*** Opening Exercise data ***

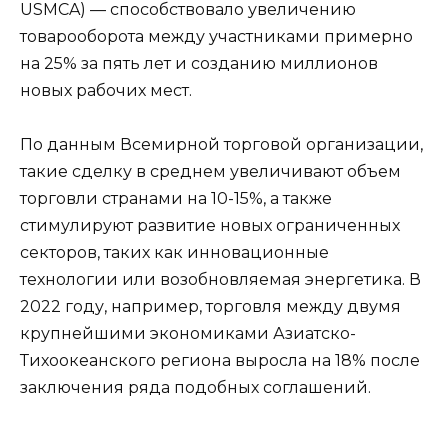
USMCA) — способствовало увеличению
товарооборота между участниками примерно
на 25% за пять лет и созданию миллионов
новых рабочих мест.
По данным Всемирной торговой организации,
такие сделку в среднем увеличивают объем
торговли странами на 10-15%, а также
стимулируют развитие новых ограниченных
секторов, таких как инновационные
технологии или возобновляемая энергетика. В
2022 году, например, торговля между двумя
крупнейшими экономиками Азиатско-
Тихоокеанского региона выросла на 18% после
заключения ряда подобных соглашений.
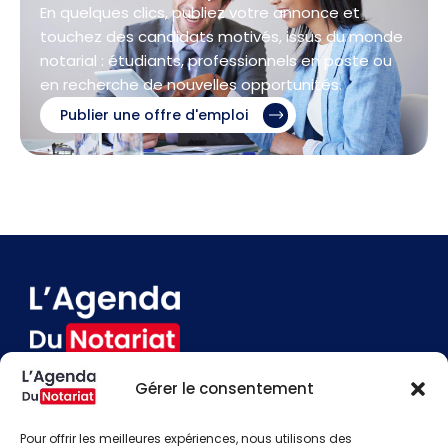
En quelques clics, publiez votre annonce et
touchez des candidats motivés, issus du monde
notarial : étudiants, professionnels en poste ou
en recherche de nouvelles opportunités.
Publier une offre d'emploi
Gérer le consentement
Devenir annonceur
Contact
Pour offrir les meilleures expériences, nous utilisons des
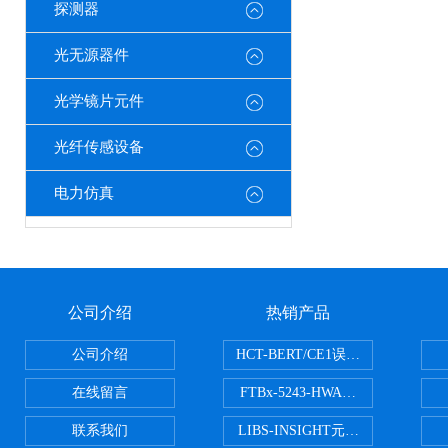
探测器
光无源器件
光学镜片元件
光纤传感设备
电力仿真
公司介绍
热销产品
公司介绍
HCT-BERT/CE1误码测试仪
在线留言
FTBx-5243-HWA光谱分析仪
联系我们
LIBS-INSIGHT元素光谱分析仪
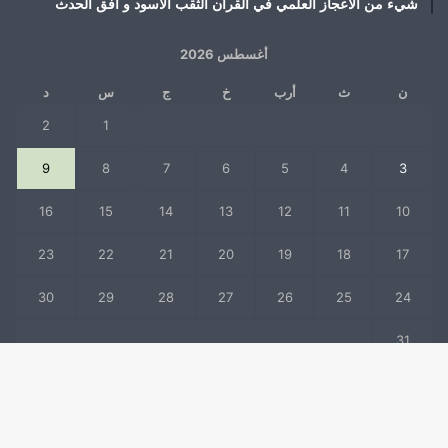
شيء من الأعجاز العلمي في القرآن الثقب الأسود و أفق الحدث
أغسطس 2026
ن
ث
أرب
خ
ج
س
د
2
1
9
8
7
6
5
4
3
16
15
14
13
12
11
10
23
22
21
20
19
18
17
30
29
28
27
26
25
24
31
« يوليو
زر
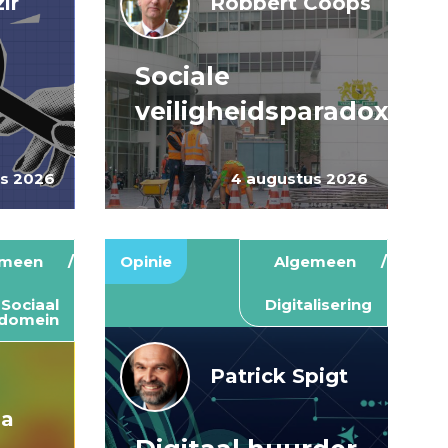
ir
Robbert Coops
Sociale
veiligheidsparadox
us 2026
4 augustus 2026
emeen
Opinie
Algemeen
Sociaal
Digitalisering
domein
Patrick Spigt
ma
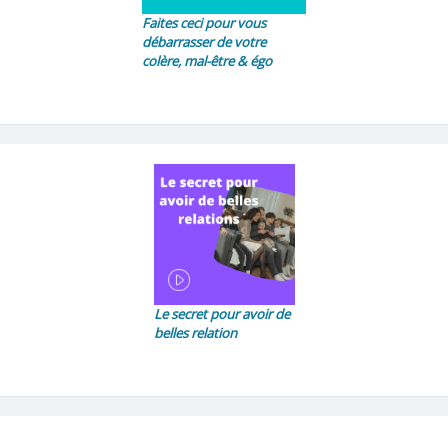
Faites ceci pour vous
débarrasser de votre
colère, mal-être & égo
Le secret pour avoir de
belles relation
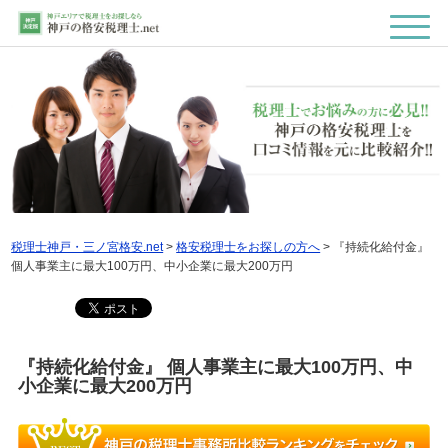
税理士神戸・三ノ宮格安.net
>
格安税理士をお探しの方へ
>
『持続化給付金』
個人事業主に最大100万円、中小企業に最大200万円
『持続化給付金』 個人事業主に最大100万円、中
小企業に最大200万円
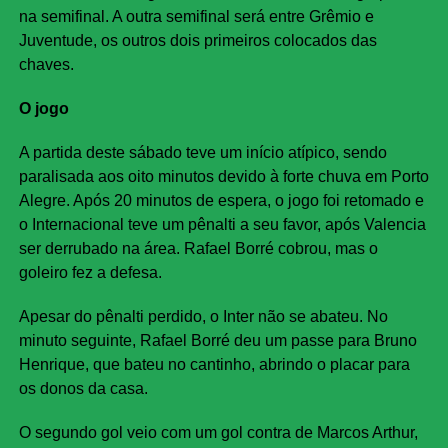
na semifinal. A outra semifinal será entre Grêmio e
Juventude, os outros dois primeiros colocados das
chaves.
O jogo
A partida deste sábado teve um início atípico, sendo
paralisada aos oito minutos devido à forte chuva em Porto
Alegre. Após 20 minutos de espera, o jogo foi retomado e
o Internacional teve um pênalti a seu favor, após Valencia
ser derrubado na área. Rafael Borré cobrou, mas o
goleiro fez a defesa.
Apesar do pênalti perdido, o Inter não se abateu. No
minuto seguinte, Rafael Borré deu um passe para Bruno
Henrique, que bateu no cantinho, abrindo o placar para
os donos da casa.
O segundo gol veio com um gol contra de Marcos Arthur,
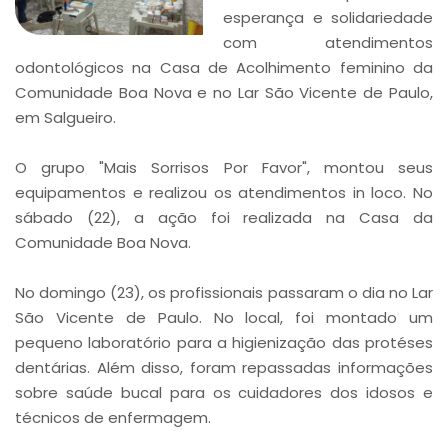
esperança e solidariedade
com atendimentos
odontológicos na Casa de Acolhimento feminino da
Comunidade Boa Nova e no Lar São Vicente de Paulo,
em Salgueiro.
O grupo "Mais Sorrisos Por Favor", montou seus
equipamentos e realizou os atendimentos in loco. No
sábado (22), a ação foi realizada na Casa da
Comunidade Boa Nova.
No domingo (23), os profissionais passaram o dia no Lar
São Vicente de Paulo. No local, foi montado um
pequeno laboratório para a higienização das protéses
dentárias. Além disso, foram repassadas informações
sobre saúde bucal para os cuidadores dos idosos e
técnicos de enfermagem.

*** Closing Exercise data ***
*** Opening Exercise data ***

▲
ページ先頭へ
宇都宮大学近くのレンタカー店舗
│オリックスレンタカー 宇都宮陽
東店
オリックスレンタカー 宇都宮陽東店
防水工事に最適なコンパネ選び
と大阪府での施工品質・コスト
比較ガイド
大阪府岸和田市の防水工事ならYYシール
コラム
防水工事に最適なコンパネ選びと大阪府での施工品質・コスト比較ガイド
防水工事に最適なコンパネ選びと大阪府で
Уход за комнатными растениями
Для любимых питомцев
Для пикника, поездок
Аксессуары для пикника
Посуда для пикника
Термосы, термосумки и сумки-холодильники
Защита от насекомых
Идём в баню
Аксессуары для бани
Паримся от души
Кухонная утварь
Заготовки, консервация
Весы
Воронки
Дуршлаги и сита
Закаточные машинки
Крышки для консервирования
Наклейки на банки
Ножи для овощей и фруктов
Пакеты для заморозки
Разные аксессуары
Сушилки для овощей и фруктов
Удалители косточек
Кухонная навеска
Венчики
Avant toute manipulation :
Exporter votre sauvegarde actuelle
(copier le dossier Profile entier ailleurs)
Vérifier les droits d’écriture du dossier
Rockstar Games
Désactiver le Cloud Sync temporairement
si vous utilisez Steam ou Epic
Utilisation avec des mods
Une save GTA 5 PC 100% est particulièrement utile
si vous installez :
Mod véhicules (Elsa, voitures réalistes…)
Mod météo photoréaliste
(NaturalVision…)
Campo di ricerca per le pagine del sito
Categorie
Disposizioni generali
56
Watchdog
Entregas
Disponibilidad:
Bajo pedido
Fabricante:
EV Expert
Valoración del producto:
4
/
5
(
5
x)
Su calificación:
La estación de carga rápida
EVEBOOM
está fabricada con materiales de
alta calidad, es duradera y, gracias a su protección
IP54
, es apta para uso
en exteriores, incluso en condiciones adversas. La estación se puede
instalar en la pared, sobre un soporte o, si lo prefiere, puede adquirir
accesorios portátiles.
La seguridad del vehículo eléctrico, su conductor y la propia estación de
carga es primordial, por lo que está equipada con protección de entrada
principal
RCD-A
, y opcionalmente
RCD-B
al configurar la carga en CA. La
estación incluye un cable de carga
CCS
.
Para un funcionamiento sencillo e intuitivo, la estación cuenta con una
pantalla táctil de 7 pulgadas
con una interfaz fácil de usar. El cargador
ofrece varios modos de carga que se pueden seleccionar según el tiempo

*** Closing Exercise data ***

● **Exercise objective**
What is needed is an exact copy of the lines above, from the one containing "si vous installez" through the one containing "ofrece varios modos", with nothing added.

● **Exercise result**
si vous installez :
Mod véhicules (Elsa, voitures réalistes…)
Mod météo photoréaliste
(NaturalVision…)
Campo di ricerca per le pagine del sito
Categorie
Disposizioni generali
56
Watchdog
Entregas
Disponibilidad:
Bajo pedido
Fabricante:
EV Expert
Valoración del producto:
4
/
5
(
5
x)
Su calificación:
La estación de carga rápida
EVEBOOM
está fabricada con materiales de
alta calidad, es duradera y, gracias a su protección
IP54
, es apta para uso
en exteriores, incluso en condiciones adversas. La estación se puede
instalar en la pared, sobre un soporte o, si lo prefiere, puede adquirir
accesorios portátiles.
La seguridad del vehículo eléctrico, su conductor y la propia estación de
carga es primordial, por lo que está equipada con protección de entrada
principal
RCD-A
, y opcionalmente
RCD-B
al configurar la carga en CA. La
estación incluye un cable de carga
CCS
.
Para un funcionamiento sencillo e intuitivo, la estación cuenta con una
pantalla táctil de 7 pulgadas
con una interfaz fácil de usar. El cargador
ofrece varios modos de carga que se pueden seleccionar según el tiempo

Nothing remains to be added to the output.